If you have any underlying heart issues, do not shovel snow. The problem is, many people don’t know when they have a heart problem. So watch for the signs and remember that women don’t always have the same symptoms as men.
“There’s definitely a difference in the way men and women present with heart attacks. The classic findings of chest pain, shortness of breath and dizziness can occur with both sexes. But with women, we often see more symptoms of shortness of breath, nausea, sweating,” said Dr. Lawrence Phillips, of NYU Langone Health. “So we want to make sure that any symptom that’s occurring that’s outside of your normal feeling you have evaluated.”
That means call 911 – better to be safe than sorry.
The other health concern is falling. Slippery conditions can mean broken bones, especially wrists, as you try to break your fall. But the biggest worry is hitting your head.

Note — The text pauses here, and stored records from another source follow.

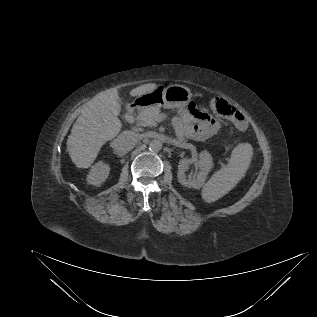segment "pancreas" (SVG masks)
<instances>
[{
	"label": "pancreas",
	"mask_w": 317,
	"mask_h": 317,
	"mask_svg": "<svg viewBox=\"0 0 317 317\" xmlns=\"http://www.w3.org/2000/svg\"><path fill=\"white\" fill-rule=\"evenodd\" d=\"M160 114V108L156 106L147 107L141 110L137 116V123L143 127H152L157 125V116Z\"/></svg>",
	"instance_id": "pancreas-1"
}]
</instances>
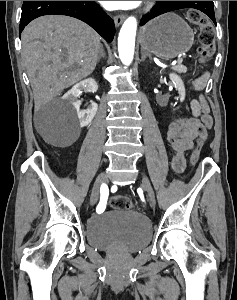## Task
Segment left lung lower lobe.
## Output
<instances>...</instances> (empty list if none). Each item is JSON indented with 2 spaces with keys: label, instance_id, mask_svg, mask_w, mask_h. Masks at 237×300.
<instances>
[{
  "label": "left lung lower lobe",
  "instance_id": "0a47b994",
  "mask_svg": "<svg viewBox=\"0 0 237 300\" xmlns=\"http://www.w3.org/2000/svg\"><path fill=\"white\" fill-rule=\"evenodd\" d=\"M171 11L182 8H195L207 14L216 25L213 1H168ZM170 12V11H168Z\"/></svg>",
  "mask_w": 237,
  "mask_h": 300
}]
</instances>
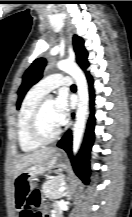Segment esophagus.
Here are the masks:
<instances>
[{"instance_id": "obj_1", "label": "esophagus", "mask_w": 132, "mask_h": 217, "mask_svg": "<svg viewBox=\"0 0 132 217\" xmlns=\"http://www.w3.org/2000/svg\"><path fill=\"white\" fill-rule=\"evenodd\" d=\"M66 32H67V39H68L69 43H71L72 36H73V29L69 24H67V26H66Z\"/></svg>"}]
</instances>
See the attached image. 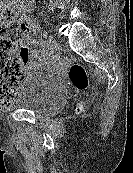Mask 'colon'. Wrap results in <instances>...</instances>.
I'll return each mask as SVG.
<instances>
[{"label": "colon", "mask_w": 133, "mask_h": 173, "mask_svg": "<svg viewBox=\"0 0 133 173\" xmlns=\"http://www.w3.org/2000/svg\"><path fill=\"white\" fill-rule=\"evenodd\" d=\"M30 32V23L17 20L7 10L0 15V107L13 103L25 76L23 61L28 56L27 47L22 44L18 53L16 45ZM69 79L78 90L88 86V76L83 66L72 65Z\"/></svg>", "instance_id": "5ec220e1"}]
</instances>
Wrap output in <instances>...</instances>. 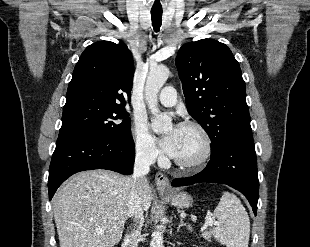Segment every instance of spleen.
<instances>
[{"label": "spleen", "instance_id": "3e777b00", "mask_svg": "<svg viewBox=\"0 0 310 247\" xmlns=\"http://www.w3.org/2000/svg\"><path fill=\"white\" fill-rule=\"evenodd\" d=\"M217 224L212 234L226 247H248L250 220L248 213L237 196L223 192L221 200L214 210Z\"/></svg>", "mask_w": 310, "mask_h": 247}]
</instances>
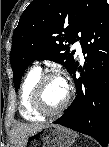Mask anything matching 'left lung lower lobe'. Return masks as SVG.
Here are the masks:
<instances>
[{
	"instance_id": "0a47b994",
	"label": "left lung lower lobe",
	"mask_w": 109,
	"mask_h": 147,
	"mask_svg": "<svg viewBox=\"0 0 109 147\" xmlns=\"http://www.w3.org/2000/svg\"><path fill=\"white\" fill-rule=\"evenodd\" d=\"M80 43L85 57L84 69L77 62L71 73L76 96L55 124L89 135L102 146L109 142V5L106 2L84 31ZM81 72V77L76 72ZM102 75L103 84L95 93L87 87L92 72Z\"/></svg>"
}]
</instances>
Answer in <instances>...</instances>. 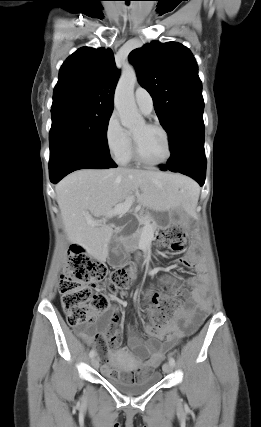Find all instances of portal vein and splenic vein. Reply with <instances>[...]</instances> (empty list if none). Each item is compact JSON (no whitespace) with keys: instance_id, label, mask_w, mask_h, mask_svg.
Returning <instances> with one entry per match:
<instances>
[{"instance_id":"obj_1","label":"portal vein and splenic vein","mask_w":261,"mask_h":427,"mask_svg":"<svg viewBox=\"0 0 261 427\" xmlns=\"http://www.w3.org/2000/svg\"><path fill=\"white\" fill-rule=\"evenodd\" d=\"M132 202H133V197L129 198L126 202H124L122 204L116 205L110 212L107 213L105 218H103L102 220L96 221L93 219H88L87 223L91 226H99L102 224V222L104 223L107 218H111V217L116 216V215H118V216L124 215L130 209Z\"/></svg>"}]
</instances>
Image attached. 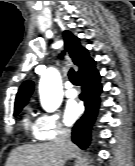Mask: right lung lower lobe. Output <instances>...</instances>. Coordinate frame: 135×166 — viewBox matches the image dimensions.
<instances>
[{
  "mask_svg": "<svg viewBox=\"0 0 135 166\" xmlns=\"http://www.w3.org/2000/svg\"><path fill=\"white\" fill-rule=\"evenodd\" d=\"M95 61L79 71L78 77L82 86L80 99L84 101L85 112L72 128V141L85 149L90 143V130L96 119L99 108V95L102 92L100 74Z\"/></svg>",
  "mask_w": 135,
  "mask_h": 166,
  "instance_id": "right-lung-lower-lobe-1",
  "label": "right lung lower lobe"
}]
</instances>
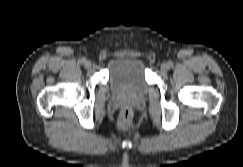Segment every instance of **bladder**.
I'll return each instance as SVG.
<instances>
[{
    "instance_id": "31cf9c89",
    "label": "bladder",
    "mask_w": 243,
    "mask_h": 167,
    "mask_svg": "<svg viewBox=\"0 0 243 167\" xmlns=\"http://www.w3.org/2000/svg\"><path fill=\"white\" fill-rule=\"evenodd\" d=\"M112 89L121 95L138 97L146 93L147 82L143 62L133 56L113 59L109 65Z\"/></svg>"
}]
</instances>
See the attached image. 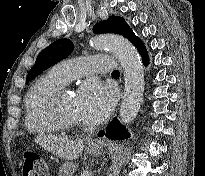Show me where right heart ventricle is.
Returning a JSON list of instances; mask_svg holds the SVG:
<instances>
[{
  "label": "right heart ventricle",
  "mask_w": 205,
  "mask_h": 176,
  "mask_svg": "<svg viewBox=\"0 0 205 176\" xmlns=\"http://www.w3.org/2000/svg\"><path fill=\"white\" fill-rule=\"evenodd\" d=\"M65 85L51 71L32 84L24 100L25 125L30 133L51 134L59 130L49 114L48 102L52 94Z\"/></svg>",
  "instance_id": "e07e8e85"
}]
</instances>
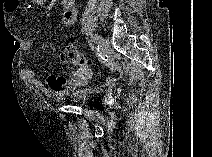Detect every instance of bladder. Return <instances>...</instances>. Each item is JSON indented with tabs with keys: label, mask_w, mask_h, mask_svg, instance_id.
I'll list each match as a JSON object with an SVG mask.
<instances>
[{
	"label": "bladder",
	"mask_w": 212,
	"mask_h": 157,
	"mask_svg": "<svg viewBox=\"0 0 212 157\" xmlns=\"http://www.w3.org/2000/svg\"><path fill=\"white\" fill-rule=\"evenodd\" d=\"M102 95L103 92L100 89L90 87L72 94L69 99L74 103L86 106L94 104Z\"/></svg>",
	"instance_id": "31cf9c89"
}]
</instances>
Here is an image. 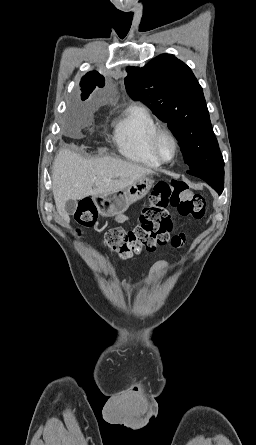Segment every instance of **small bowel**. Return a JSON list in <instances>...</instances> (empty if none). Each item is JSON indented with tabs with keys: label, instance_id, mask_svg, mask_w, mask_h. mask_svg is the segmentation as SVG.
<instances>
[{
	"label": "small bowel",
	"instance_id": "c3829d8e",
	"mask_svg": "<svg viewBox=\"0 0 256 445\" xmlns=\"http://www.w3.org/2000/svg\"><path fill=\"white\" fill-rule=\"evenodd\" d=\"M185 242V235L183 233L175 234L170 240V247L176 251L180 250ZM169 266L166 260H159L154 263L151 268V280L158 281L159 273L162 269Z\"/></svg>",
	"mask_w": 256,
	"mask_h": 445
}]
</instances>
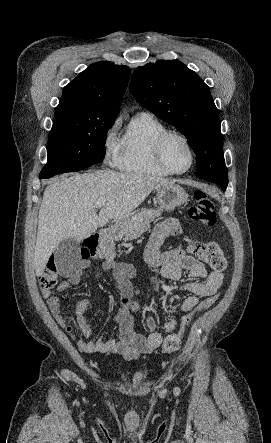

“Head injuries are very common in this type of weather. When people hit their head, the effect can be immediate or can occur several days later,” Phillips said. “I tell my patients to always look out for several symptoms, including headaches, confusion, dizziness, any memory problems or feeling that they’re confused or more tired than normal. All these are symptoms that should warrant an evaluation.”
As always, prevention is the best approach. Try to stay inside as much as possible.
But someone has to shovel that sidewalk or driveway. That’s where hiring young, strong teenagers with shovels makes a lot of sense, Dr. Max reported. Or, if you can afford it, get a snow blower. Just keep your fingers away from the blades.